Stored data entries:
[Start of section]

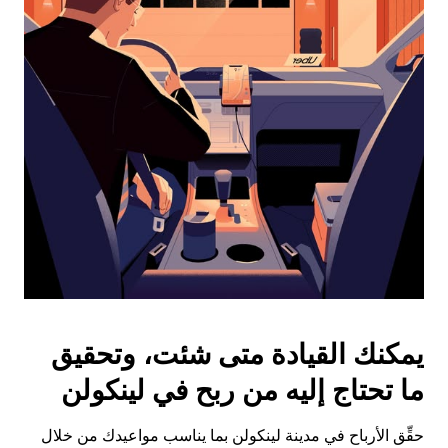
على
زر
الخروج
لإغلاق
التقويم.
يمكنك القيادة متى شئت، وتحقيق
ما تحتاج إليه من ربح في لينكولن
حقِّق الأرباح في مدينة لينكولن بما يناسب مواعيدك من خلال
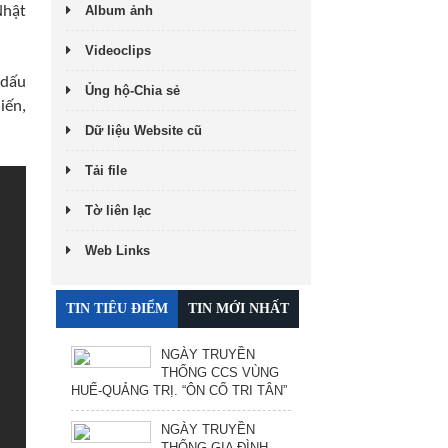
Album ảnh
Nhật
Videoclips
 dấu
Ủng hộ-Chia sẻ
iến,
Dữ liệu Website cũ
Tải file
Tờ liên lạc
Web Links
TIN TIÊU ĐIỂM
TIN MỚI NHẤT
NGÀY TRUYỀN
THỐNG CCS VÙNG
HUẾ-QUẢNG TRỊ. “ÔN CỐ TRI TÂN”
NGÀY TRUYỀN
THỐNG GIA ĐÌNH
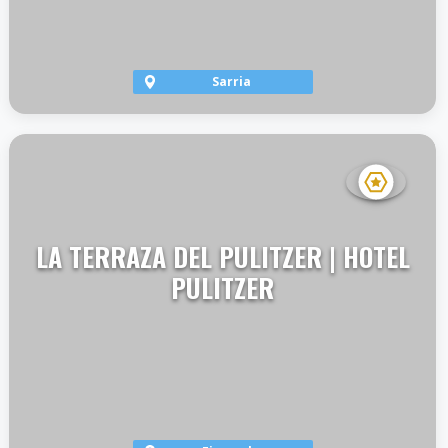
Sarria
VER TERRAZA
LA TERRAZA DEL PULITZER | HOTEL
PULITZER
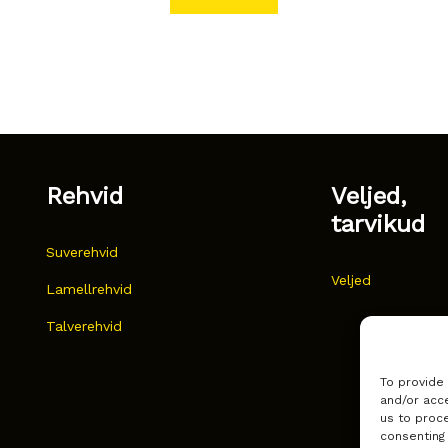
Rehvid
Veljed,
tarvikud
Suverehvid
Veljed
Lamellrehvid
Talverehvid
To provide
and/or acce
us to proce
consenting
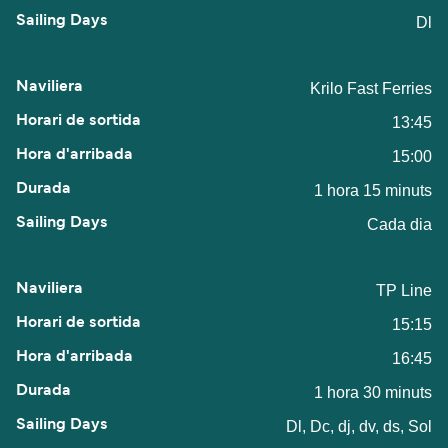
Dl
Krilo Fast Ferries
13:45
15:00
1 hora 15 minuts
Cada dia
TP Line
15:15
16:45
1 hora 30 minuts
Dl, Dc, dj, dv, ds, Sol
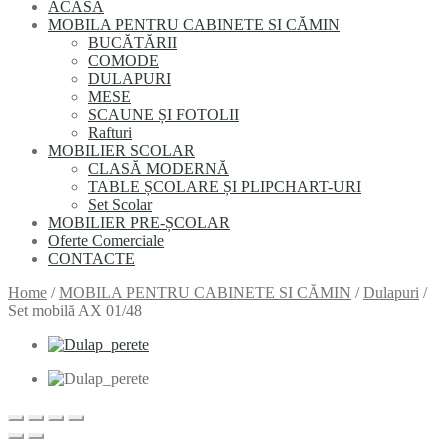
ACASĂ
MOBILA PENTRU CABINETE SI CĂMIN
BUCĂTĂRII
COMODE
DULAPURI
MESE
SCAUNE ȘI FOTOLII
Rafturi
MОBILIER SCОLAR
CLASĂ MODERNĂ
TABLE ȘCOLARE ȘI PLIPCHART-URI
Set Scolar
MOBILIER PRE-ȘCOLAR
Oferte Comerciale
CONTACTE
Home
/
MOBILA PENTRU CABINETE SI CĂMIN
/
Dulapuri
/
Set mobilă AX 01/48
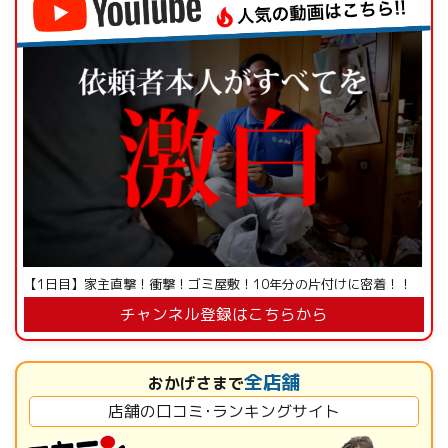
【1日目】家主直撃！衝撃！ゴミ屋敷！10年分の片付けに密着！！
チャンネル登録はこちらから
全店舗
おかげさまで
店舗の口コミ･ランキングサイト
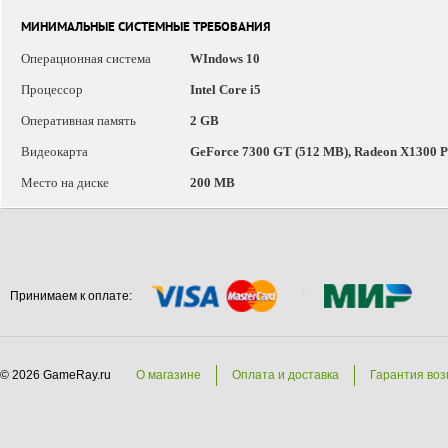
МИНИМАЛЬНЫЕ СИСТЕМНЫЕ ТРЕБОВАНИЯ
Операционная система
WIndows 10
Процессор
Intel Core i5
Оперативная память
2 GB
Видеокарта
GeForce 7300 GT (512 MB), Radeon X1300 P
Место на диске
200 MB
Принимаем к оплате:
© 2026 GameRay.ru
О магазине
Оплата и доставка
Гарантия воз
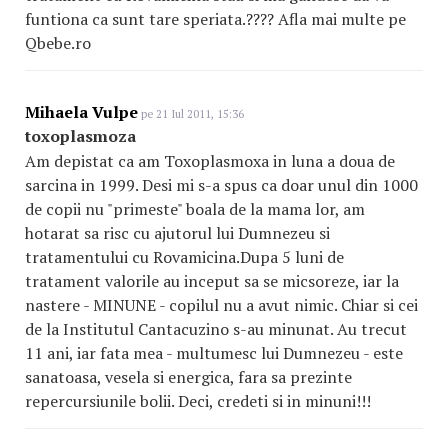
funtiona ca sunt tare speriata.???? Afla mai multe pe
Qbebe.ro
Mihaela Vulpe
pe 21 Iul 2011, 15:36
toxoplasmoza
Am depistat ca am Toxoplasmoxa in luna a doua de
sarcina in 1999. Desi mi s-a spus ca doar unul din 1000
de copii nu "primeste" boala de la mama lor, am
hotarat sa risc cu ajutorul lui Dumnezeu si
tratamentului cu Rovamicina.Dupa 5 luni de
tratament valorile au inceput sa se micsoreze, iar la
nastere - MINUNE - copilul nu a avut nimic. Chiar si cei
de la Institutul Cantacuzino s-au minunat. Au trecut
11 ani, iar fata mea - multumesc lui Dumnezeu - este
sanatoasa, vesela si energica, fara sa prezinte
repercursiunile bolii. Deci, credeti si in minuni!!!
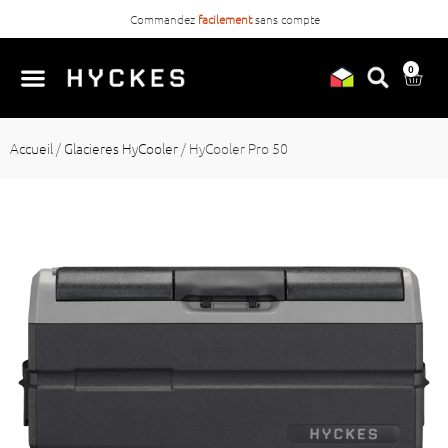
Commandez
facilement
sans compte
0
Accueil
/
Glacieres HyCooler
/
HyCooler Pro 50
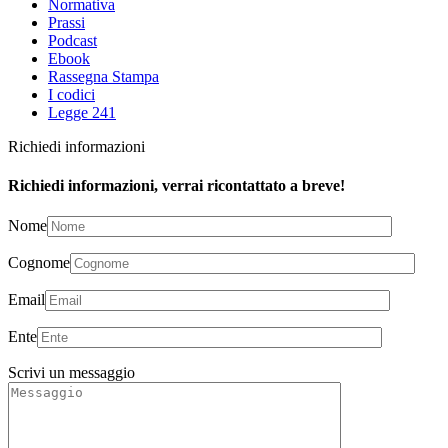
Normativa
Prassi
Podcast
Ebook
Rassegna Stampa
I codici
Legge 241
Richiedi informazioni
Richiedi informazioni, verrai ricontattato a breve!
Nome
Cognome
Email
Ente
Scrivi un messaggio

[End of section]

■ **YOUR GOAL**: An exact copy is required of the lines from the one holding "Glacieres HyCooler" to the end of the entries above, both included; no pictures belong in it.

■ **TASK ANSWER**:
Glacieres HyCooler
/
HyCooler Pro 50
Normativa
Prassi
Podcast
Ebook
Rassegna Stampa
I codici
Legge 241
Richiedi informazioni
Richiedi informazioni, verrai ricontattato a breve!
Nome
Cognome
Email
Ente
Scrivi un messaggio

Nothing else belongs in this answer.